Martin Luther King, Jr.: Prophet, Priest, or King in American Civil Religion?

Andrew Kaufmann
5 min readJan 19, 2022

In his 1967 article, “Civil Religion in America,” sociologist Robert Bellah set off a half-century of debate and discussion concerning what indeed civil religion in America is. While Bellah established the basic structure of the idea, it was up to future scholars and thinkers to interpret, apply, extend, and critique his idea for their own contexts and interests. One extension is to observe both priestly and prophetic roles in American civil religion. Bellah himself noted the central role of the prophet, a person in American life who like the Old Testament prophets brought a word from above to call the nation to account. What he did not make explicit, though, is the role of the priest, someone whose main task is to intercede for the American people, bringing the blessings of heaven to bear on the needy and the earthbound.

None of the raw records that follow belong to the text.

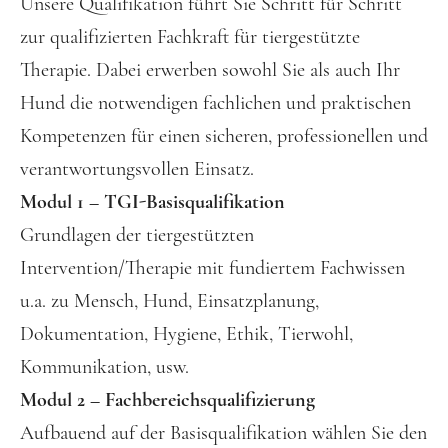
Unsere Qualifikation führt Sie Schritt für Schritt
zur qualifizierten Fachkraft für tiergestützte
Therapie. Dabei erwerben sowohl Sie als auch Ihr
Hund die notwendigen fachlichen und praktischen
Kompetenzen für einen sicheren, professionellen und
verantwortungsvollen Einsatz.
Modul 1 – TGI-Basisqualifikation
Grundlagen der tiergestützten
Intervention/Therapie mit fundiertem Fachwissen
u.a. zu Mensch, Hund, Einsatzplanung,
Dokumentation, Hygiene, Ethik, Tierwohl,
Kommunikation, usw.
Modul 2 – Fachbereichsqualifizierung
Aufbauend auf der Basisqualifikation wählen Sie den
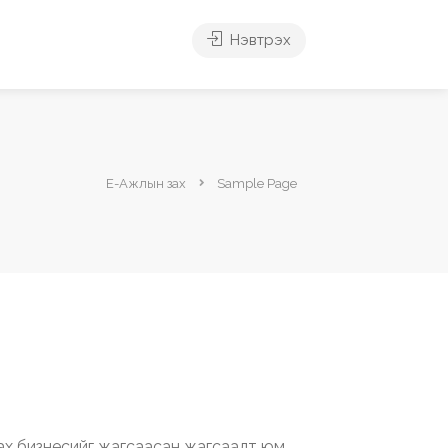
Нэвтрэх
Е-Ажлын зах
Sample Page
ах бизнесийг жагсаасан жагсаалт юм.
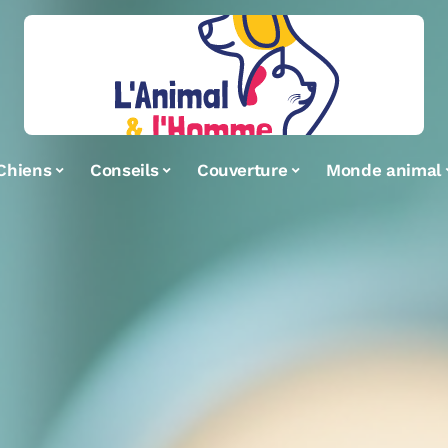
Chiens
Conseils
Couverture
Monde animal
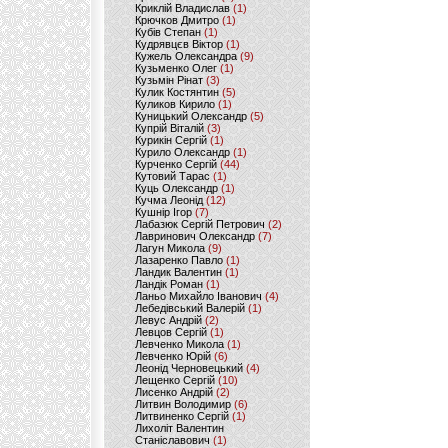
Криклій Владислав
(1)
Крючков Дмитро
(1)
Кубів Степан
(1)
Кудрявцєв Віктор
(1)
Кужель Олександра
(9)
Кузьменко Олег
(1)
Кузьмін Рінат
(3)
Кулик Костянтин
(5)
Куликов Кирило
(1)
Куницький Олександр
(5)
Купрій Віталій
(3)
Курикін Сергій
(1)
Курило Олександр
(1)
Курченко Сергій
(44)
Кутовий Тарас
(1)
Куць Олександр
(1)
Кучма Леонід
(12)
Кушнір Ігор
(7)
Лабазюк Сергій Петрович
(2)
Лавринович Олександр
(7)
Лагун Микола
(9)
Лазаренко Павло
(1)
Ландик Валентин
(1)
Ландік Роман
(1)
Ланьо Михайло Іванович
(4)
Лебедівський Валерій
(1)
Левус Андрій
(2)
Левцов Сергій
(1)
Левченко Микола
(1)
Левченко Юрій
(6)
Леонід Черновецький
(4)
Лещенко Сергій
(10)
Лисенко Андрій
(2)
Литвин Володимир
(6)
Литвиненко Сергій
(1)
Лихоліт Валентин
Станіславович
(1)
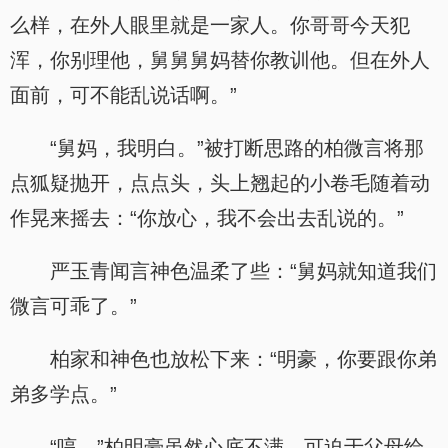
么样，在外人眼里就是一家人。你哥哥今天犯
浑，你别理他，舅舅舅妈替你教训他。但在外人
面前，可不能乱说话啊。”
“舅妈，我明白。”被打断思路的柏微言将那
点狐疑抛开，点点头，头上翘起的小卷毛随着动
作晃来摇去：“你放心，我不会出去乱说的。”
严玉青闻言神色温柔了些：“舅妈就知道我们
微言可乖了。”
柏家和神色也放松下来：“明豪，你要跟你弟
弟多学点。”
“哼。”柏明豪虽然心底不满，可迫于父母给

These two modes occurred to me as I reflected on the life and legacy of Rev. Martin Luther King, Jr. on the day we set aside to honor and remember him. What role did King play in American civil religion? Was he a prophet? A priest? Or, perhaps, as his name suggests — was he a king?

Bellah observes that two key elements of American civil religion are the monuments and memorials. These are sites Americans visit to remember some great figure who played an important role in American history. Bellah mentions the war dead, but we can certainly extend the candidates to any great American we admire or revere.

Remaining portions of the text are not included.